# K-means

## Data

Download the [World Value Survey](http://www.worldvaluessurvey.org/WVSDocumentationWV6.jsp) data and check out the corresponding questionnaire and codebook files to understand the dataset contents.

## Overarching research question

What kind of groups can we identify among survey respondents?
* Choose some variables in the data that might be relevant
* Run clustering
* Interpret results

## Tools

K-means clustering can be performed using many tools. We apply [SciKit learn](https://scikit-learn.org/0.16/modules/clustering.html#clustering).

In [None]:
import csv
import pandas as pd
import numpy as np
from sklearn.cluster import KMeans

In [None]:
# Create new data frame for analysis

# Check the questionnaire and codebook and modify these as you like.
selected_keys = ['V4', 'V5', 'V6', 'V7', 'V8', 'V9']

# Read data
data = []
for line in csv.DictReader( open('data/wvs.csv'), delimiter=';' ):
    dd = []
    for key in selected_keys:
        dd.append( line[key] )
    data.append( dd )

# Create data frame
df = pd.DataFrame(data, columns=selected_keys)
df

In [None]:
kmeans = KMeans( 10, n_init=10, random_state=100 ) # Set random state for reproducible results
kmeans.fit_predict( df )

## Check number of responders per cluster
clusters, counts = np.unique( kmeans.labels_, return_counts=True )
pd.DataFrame( counts, columns=['Number of respondents per cluster'] ).T

Now we have created a model with **ten clusters**.

How do we know if it is any good?

What would be different if we created a **five cluster** model instead?

Let's examine the mean values of each variable per cluster.

In [None]:
pd.DataFrame( kmeans.cluster_centers_, columns=selected_keys )

## Tasks

* Run the above code and explain to yourself what it does.
* Response values -1, -2 and -3 relate to missing data (people answering I don't know etc). Clean these values away the dataset and rerun the analysis.
* Modify the variables used for clustering and the number of clusters and examine how the results change.

## Evaluating the results

One way to evaluate the quality of clustering is to use the ["Elbow method"](https://en.wikipedia.org/wiki/Elbow_method_(clustering)), which provides a visual approach to selecting the number of clusters. Other tools exists as well, such as the [Silhouette method](https://en.wikipedia.org/wiki/Silhouette_(clustering)). Elbow is a simple approach to model selection in k-means, but it does not always provide clear answers.
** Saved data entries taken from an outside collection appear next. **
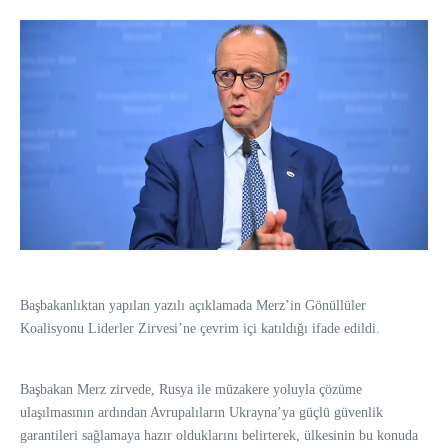
Başbakanlıktan yapılan yazılı açıklamada Merz’in Gönüllüler
Koalisyonu Liderler Zirvesi’ne çevrim içi katıldığı ifade edildi.
Başbakan Merz zirvede, Rusya ile müzakere yoluyla çözüme
ulaşılmasının ardından Avrupalıların Ukrayna’ya güçlü güvenlik
garantileri sağlamaya hazır olduklarını belirterek, ülkesinin bu konuda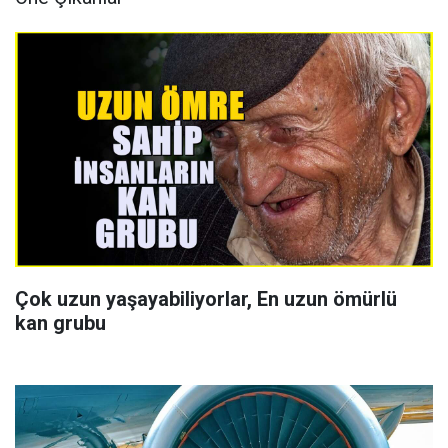
Çok uzun yaşayabiliyorlar, En uzun ömürlü
kan grubu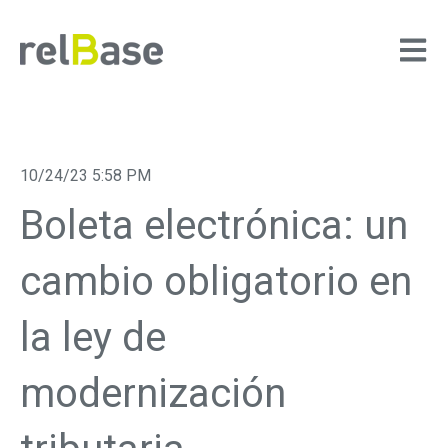
ABRIR
10/24/23 5:58 PM
Boleta electrónica: un
cambio obligatorio en
la ley de
modernización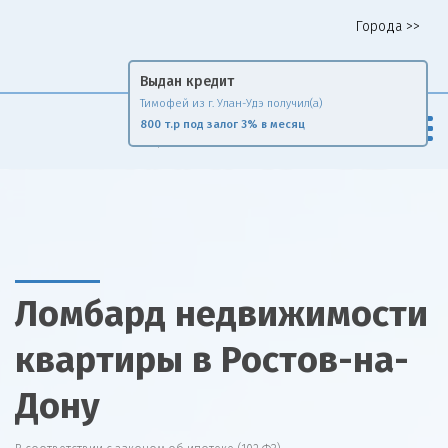
Города >>
Горячая линия 8 958 578 65 62
Fin
Rise
Сравни и экономь
Ломбард недвижимости
квартиры в Ростов-на-
Дону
The Elbow-method measures the distance between data points and their cluster centroids (using sum of squared errors, sse). The metric's values can range from 0 (all items in the clusters are at the same point as their centroid) to positive infinity (nodes are all over the place). When the number or clusters (k) increases, the SSE score decreases. The goal in using the Elbow is to balance between increasing model complexity and understability and interpretability of the results.

In [None]:
sse = {}

# Run k-means for a range of number of clusters
for k in range(1, 10):
    kmeans = KMeans( k, n_init=10, random_state=100 )
    kmeans.fit_predict( df )
    sse[k] = kmeans.inertia_

In [None]:
import matplotlib.pyplot as plt
plt.figure()
plt.plot(list(sse.keys()), list(sse.values()))
plt.xlabel("Number of clusters K")
plt.ylabel("SSE")
plt.show()

## Things to think and try out

* Try to run k-means using different ranges of K and use the Elbow method to select a model. Note that running a large range of models can take a long time.
* Inspect the results and try to interpret what the variable means mean.
* What similarities can you find between k-means and factor analysis?
* How does k-means differ from factor analysis?